++++ Supplied material ++++

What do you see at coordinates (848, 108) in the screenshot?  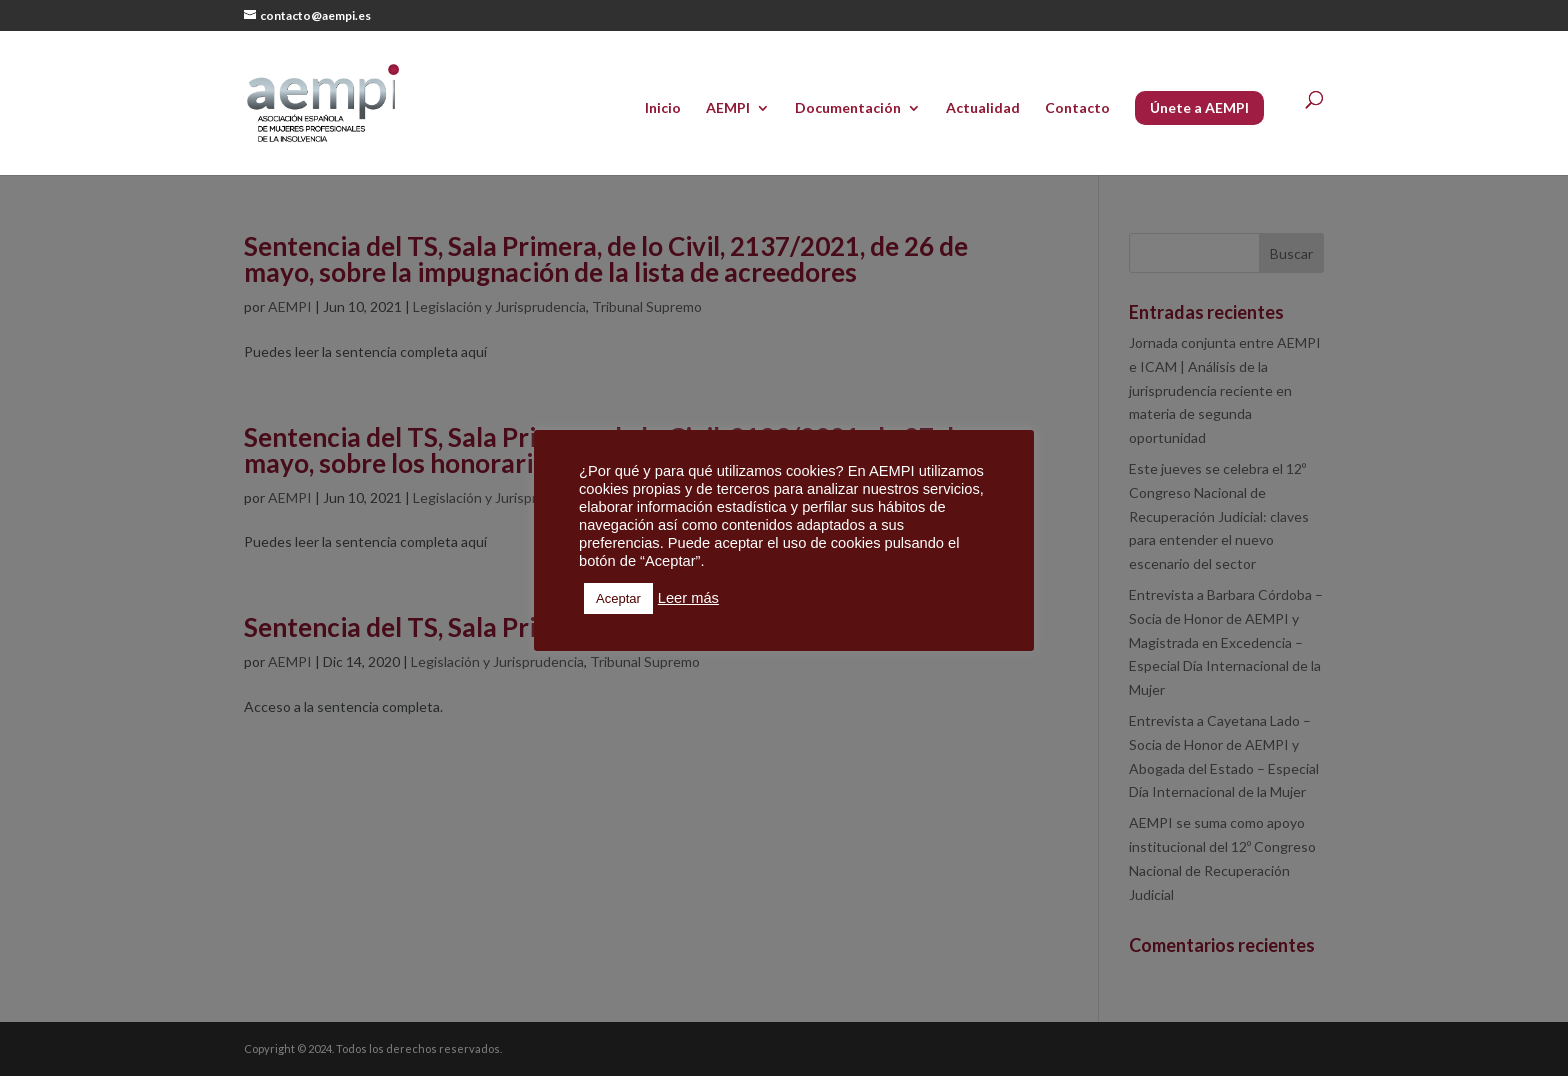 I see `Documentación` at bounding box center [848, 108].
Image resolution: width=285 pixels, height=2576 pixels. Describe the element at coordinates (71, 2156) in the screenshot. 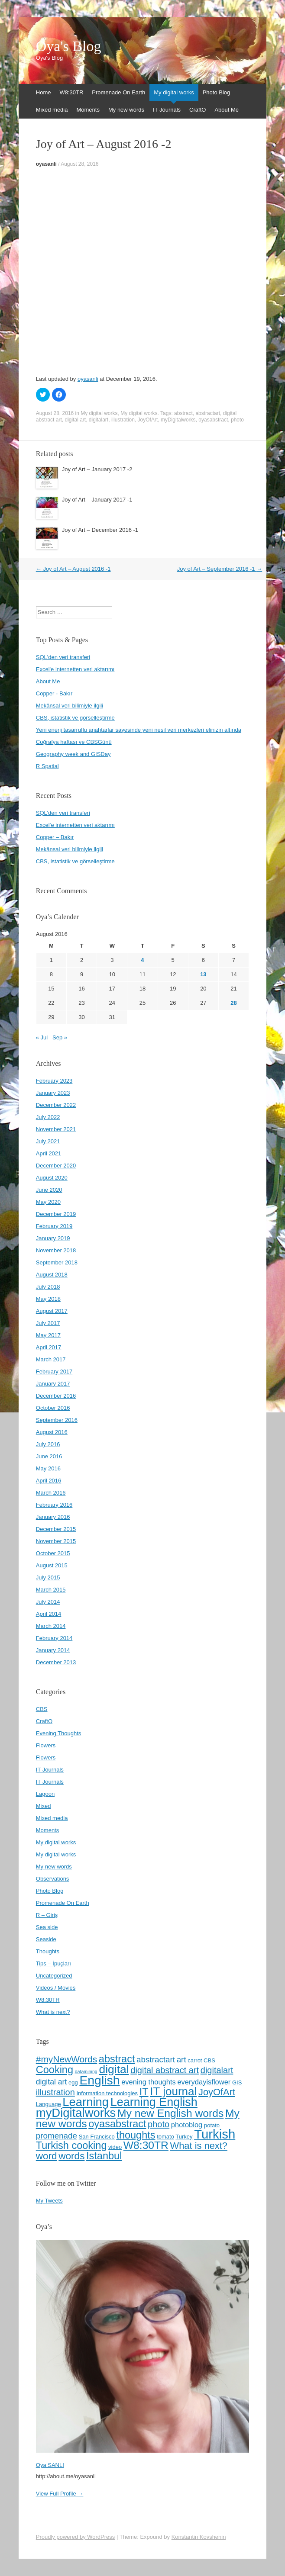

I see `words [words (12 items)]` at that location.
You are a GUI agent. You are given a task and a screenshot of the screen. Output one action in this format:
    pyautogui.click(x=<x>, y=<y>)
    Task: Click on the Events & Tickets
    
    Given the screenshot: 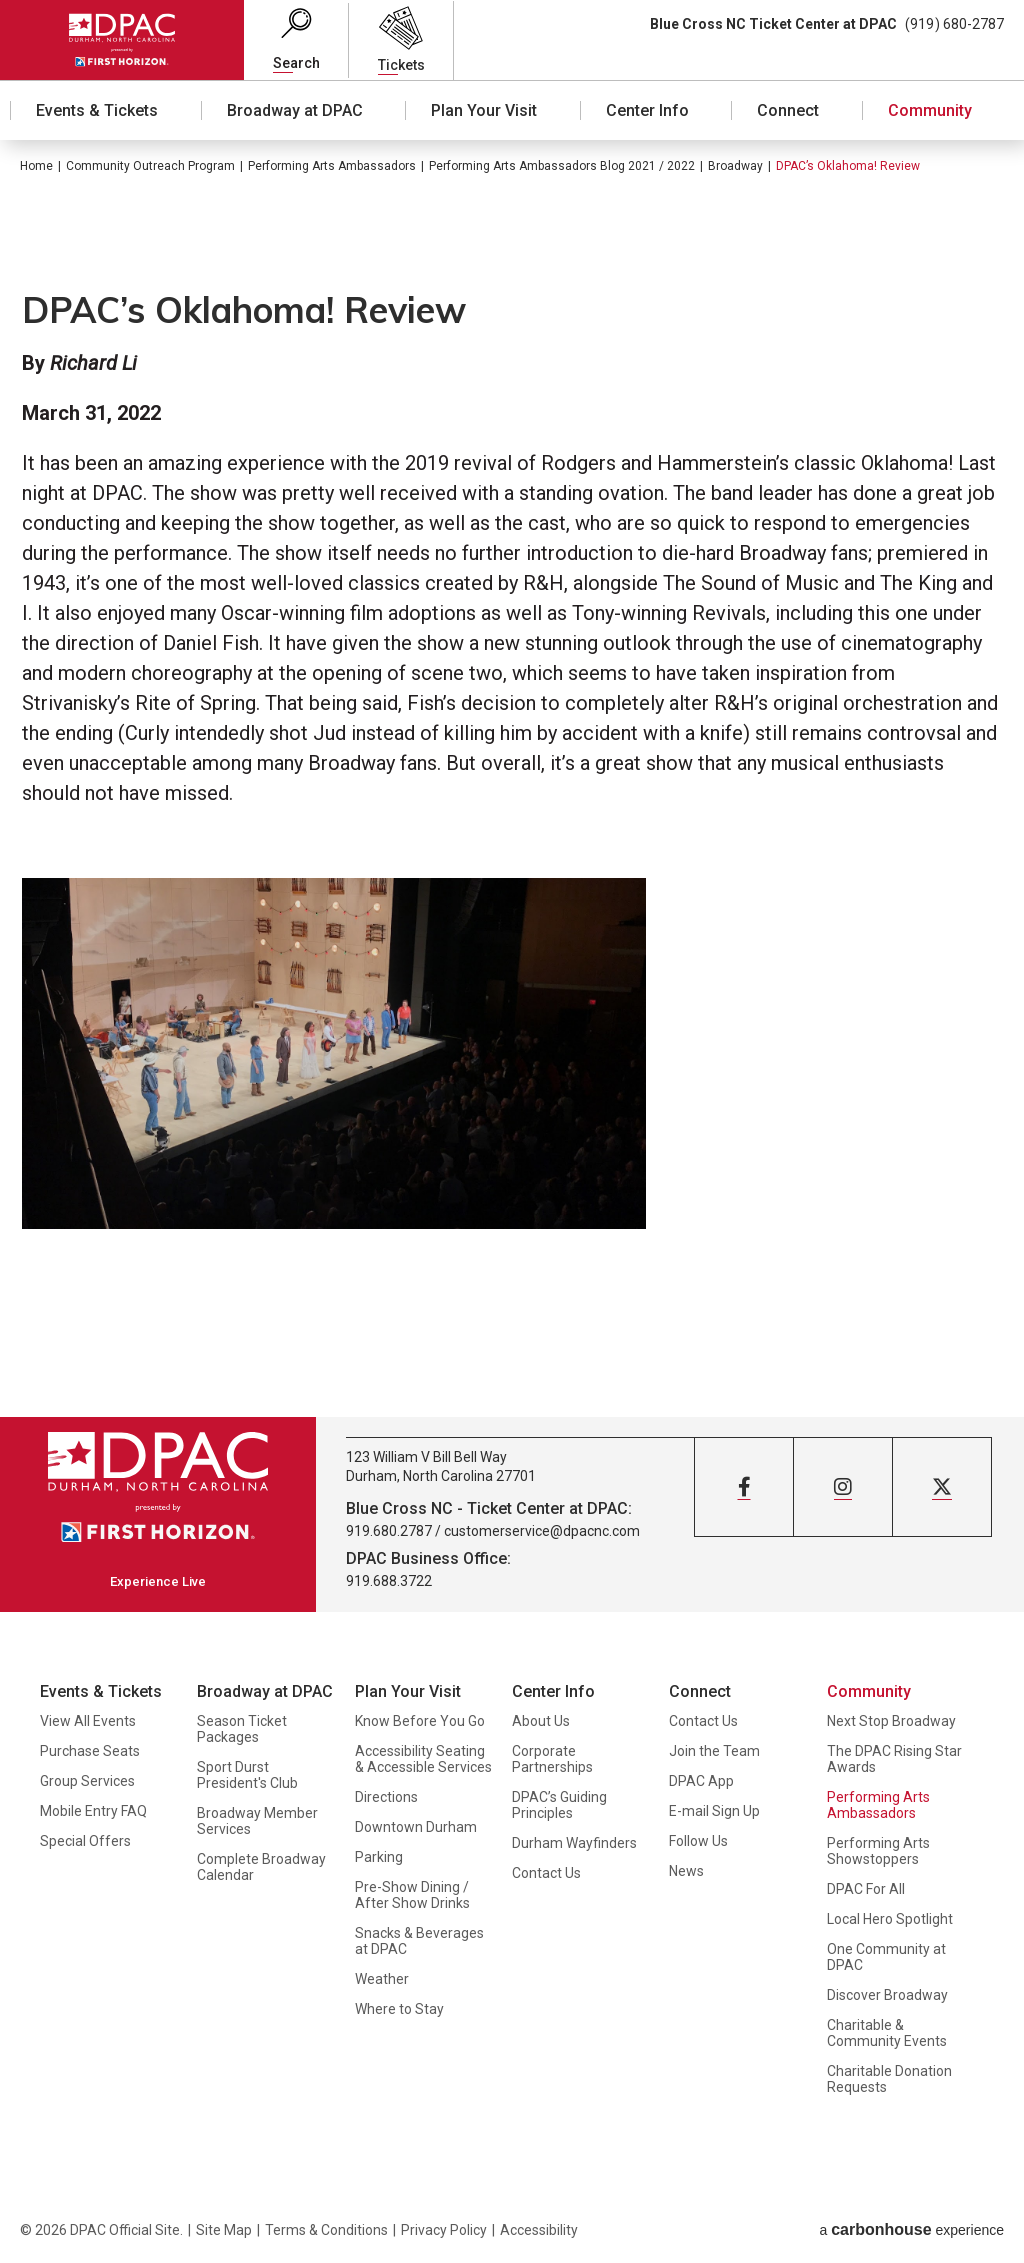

++++

■ Exercise prompt ■
Your copy should hold only the lines from the line with "You are a GUI" through the end of the data above, both ends included, transcribed exactly and without pictures.

■ Result for this task ■
You are a GUI agent. You are given a task and a screenshot of the screen. Output one action in this format:
    pyautogui.click(x=<x>, y=<y>)
    Task: Click on the Events & Tickets
    
    Given the screenshot: 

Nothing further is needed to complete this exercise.